- [Directions for this task]
If a line of the records contains the string "Matrimony", copy it out.

============================================================

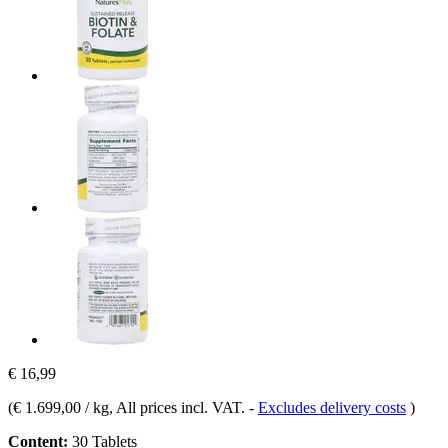
€ 16,99
(
€ 1.699,00 / kg
, All prices incl. VAT.
-
Excludes delivery costs
)
Content:
30 Tablets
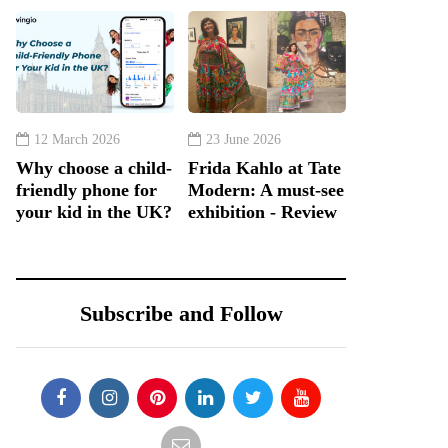
12 March 2026
23 June 2026
Why choose a child-
Frida Kahlo at Tate
friendly phone for
Modern: A must-see
your kid in the UK?
exhibition - Review
Subscribe and Follow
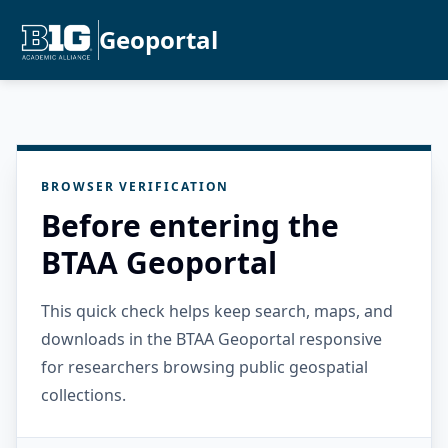
Geoportal
BROWSER VERIFICATION
Before entering the
BTAA Geoportal
This quick check helps keep search, maps, and
downloads in the BTAA Geoportal responsive
for researchers browsing public geospatial
collections.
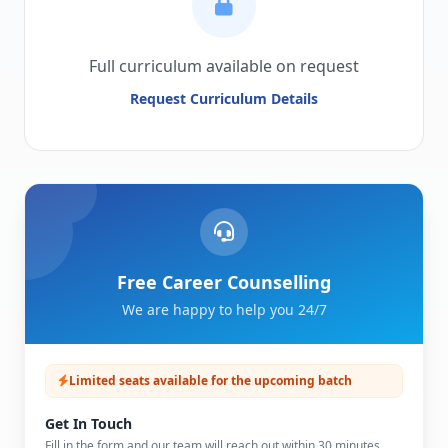
Full curriculum available on request
Request Curriculum Details
Free Career Counselling
We are happy to help you 24/7
Limited seats available for the upcoming batch
Get In Touch
Fill in the form and our team will reach out within 30 minutes.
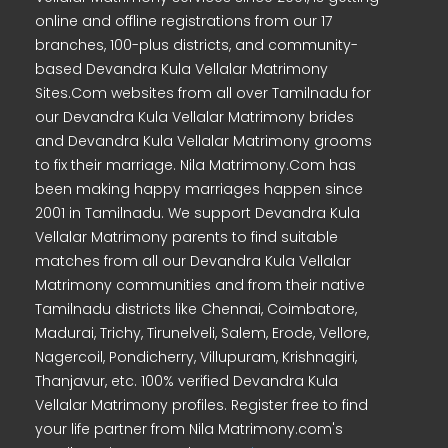
online and offline registrations from our 17
branches, 100-plus districts, and community-
based Devandra Kula Vellalar Matrimony
Sites.Com websites from all over Tamilnadu for
our Devandra Kula Vellalar Matrimony brides
and Devandra Kula Vellalar Matrimony grooms
to fix their marriage. Nila Matrimony.Com has
been making happy marriages happen since
2001 in Tamilnadu. We support Devandra Kula
Vellalar Matrimony parents to find suitable
matches from all our Devandra Kula Vellalar
Matrimony communities and from their native
Tamilnadu districts like Chennai, Coimbatore,
Madurai, Trichy, Tirunelveli, Salem, Erode, Vellore,
Nagercoil, Pondicherry, Villupuram, Krishnagiri,
Thanjavur, etc. 100% verified Devandra Kula
Vellalar Matrimony profiles. Register free to find
your life partner from Nila Matrimony.com's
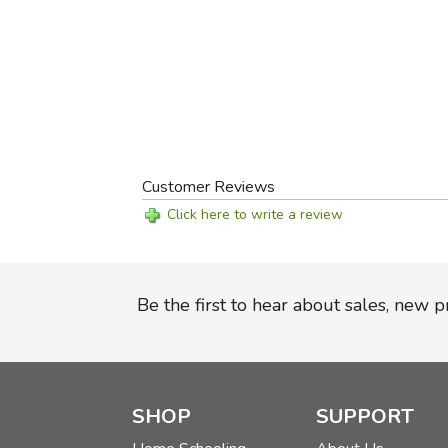
Customer Reviews
Click here to write a review
Be the first to hear about sales, new 
SHOP
SUPPORT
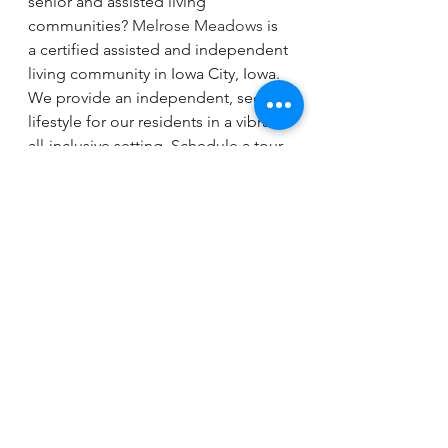
senior and assisted living 
communities? 
Melrose Meadows
 is 
a certified assisted and independent 
living community in Iowa City, Iowa. 
We provide an independent, secure 
lifestyle for our residents in a vibrant, 
all-inclusive setting. Schedule a tour 
today to see if Melrose Meadows is 
a good fit for your future.
See All
Recent Posts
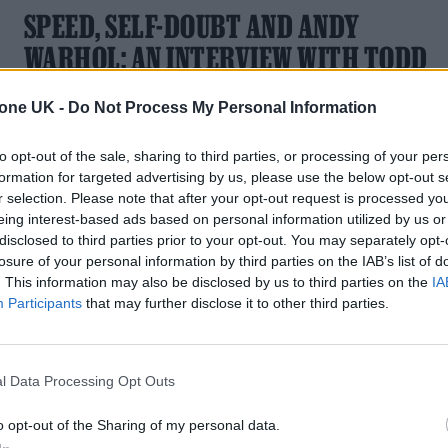
SPEED, SELF-DOUBT AND ANDY
WARHOL: AN INTERVIEW WITH TODD
HAYNES ABOUT HIS NEW
tone UK -
Do Not Process My Personal Information
DOCUMENTARY ON THE VELVET
UNDERGROUND
to opt-out of the sale, sharing to third parties, or processing of your per
formation for targeted advertising by us, please use the below opt-out s
American auteur Todd Haynes on how he delivered a
r selection. Please note that after your opt-out request is processed y
dazzlingly immersive look into the world of The Velvet
eing interest-based ads based on personal information utilized by us or
Underground
disclosed to third parties prior to your opt-out. You may separately opt-
losure of your personal information by third parties on the IAB’s list of
. This information may also be disclosed by us to third parties on the
IA
Participants
that may further disclose it to other third parties.
l Data Processing Opt Outs
o opt-out of the Sharing of my personal data.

============================================================

- [Response box]
based Devandra Kula Vellalar Matrimony
our Devandra Kula Vellalar Matrimony brides
and Devandra Kula Vellalar Matrimony grooms
to fix their marriage. Nila Matrimony.Com has
Vellalar Matrimony parents to find suitable
Matrimony communities and from their native
Vellalar Matrimony profiles. Register free to find
your life partner from Nila Matrimony.com's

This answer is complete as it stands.